Genomics Inform.
2007 Jun;5(2):68-76.
A Statistical Analysis of SNPs, In-Dels, and Their Flanking Sequences in Human Genomic Regions
- Affiliations
-
- 1Interdisciplinary Program in Bioinformatics, Seoul National University, Seoul 151-921, Korea. kimbd@snu.ac.kr
- 2Functional Genomics Research Center, Korea Research Institute of Bioscience and Biotechnology, Daejon 305-333, Korea.
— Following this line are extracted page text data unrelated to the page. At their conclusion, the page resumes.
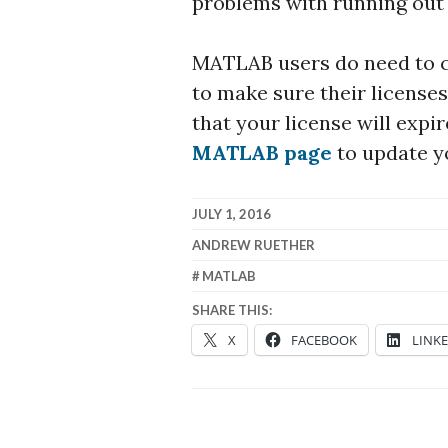
problems with running out 
MATLAB users do need to c
to make sure their licenses 
that your license will expi
MATLAB page
to update yo
JULY 1, 2016
ANDREW RUETHER
MATLAB
SHARE THIS:
X
FACEBOOK
LINK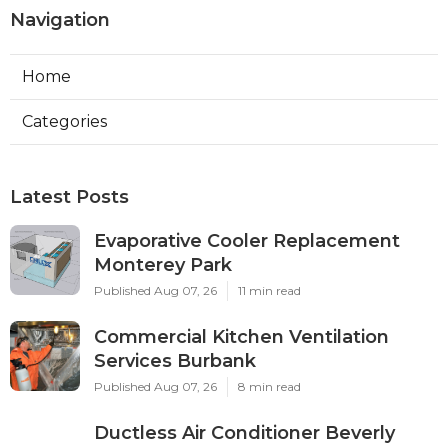
Navigation
Home
Categories
Latest Posts
Evaporative Cooler Replacement
Monterey Park
Published Aug 07, 26
11 min read
Commercial Kitchen Ventilation
Services Burbank
Published Aug 07, 26
8 min read
Ductless Air Conditioner Beverly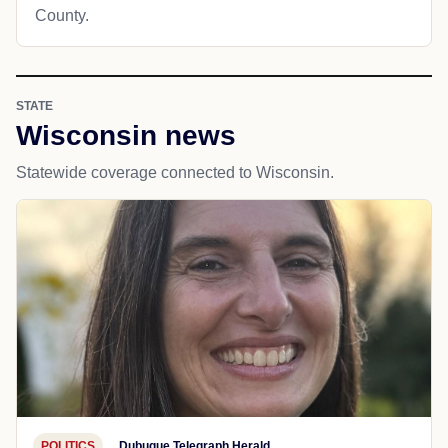
County.
STATE
Wisconsin news
Statewide coverage connected to Wisconsin.
POLITICS
Dubuque Telegraph Herald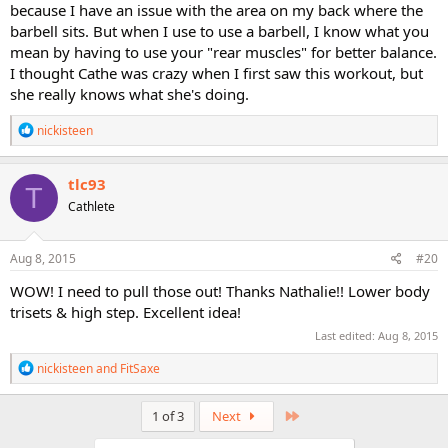
because I have an issue with the area on my back where the
Have you done pyramid lower body?
barbell sits. But when I use to use a barbell, I know what you
mean by having to use your "rear muscles" for better balance.
I thought Cathe was crazy when I first saw this workout, but
she really knows what she's doing.
R
nickisteen
e
a
c
tlc93
T
t
Cathlete
i
o
n
s
Aug 8, 2015
#20
:
WOW! I need to pull those out! Thanks Nathalie!! Lower body
trisets & high step. Excellent idea!
Last edited:
Aug 8, 2015
R
nickisteen
and
FitSaxe
e
a
c
Last
1 of 3
Next
t
i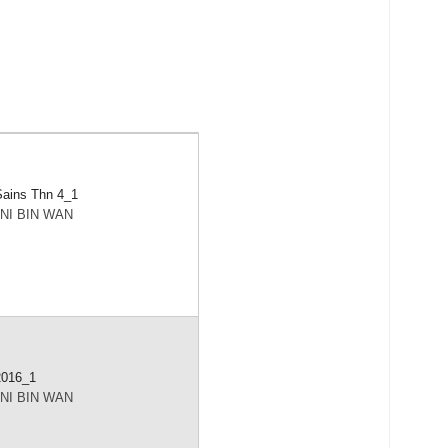
ains Thn 4_1
NI BIN WAN
2016_1
NI BIN WAN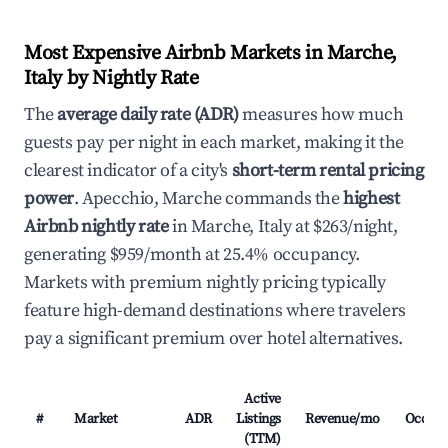
Most Expensive Airbnb Markets in Marche,
Italy by Nightly Rate
The
average daily rate (ADR)
measures how much
guests pay per night in each market, making it the
clearest indicator of a city's
short-term rental pricing
power
. Apecchio, Marche commands the
highest
Airbnb nightly rate
in Marche, Italy at $263/night,
generating $959/month at 25.4% occupancy.
Markets with premium nightly pricing typically
feature high-demand destinations where travelers
pay a significant premium over hotel alternatives.
Active
#
Market
ADR
Listings
Revenue/mo
Occup
(TTM)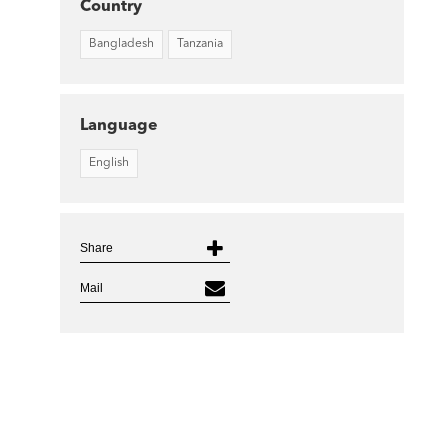
Country
Bangladesh
Tanzania
Language
English
Share
Mail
- 3Center for Plant Molecular Genetics and Breeding Research, Seoul National University, Seoul 151-921, Korea.
Abstract
- Due to the increasing interest in SNPs and mutational hot spots for disease traits, it is becoming more important to define and understand the relationship between SNPs and their flanking sequences. To study the effects of flanking sequences on SNPs, statistical approaches are necessary to assess bias in SNP data. In this study we mainly applied Markov chains for SNP sequences, particularly those located in intronic regions, and for analysis of in-del data. All of the pertaining sequences showed a significant tendency to generate particular SNP types. Most sequences flanking SNPs had lower complexities than average sequences, and some of them were associated with microsatellites. Moreover, many Alu repeats were found in the flanking sequences. We observed an elevated frequency of single-base-pair repeat-like sequences, mirror repeats, and palindromes in the SNP flanking sequence data. Alu repeats are hypothesized to be associated with C-to-T transition mutations or A-to-I RNA editing. In particular, the in-del data revealed an association between particular changes such as palindromes or mirror repeats. Results indicate that the mechanism of induction of in-del transitions is probably very different from that which is responsible for other SNPs. From a statistical perspective, frequent DNA lesions in some regions probably have effects on the occurrence of SNPs.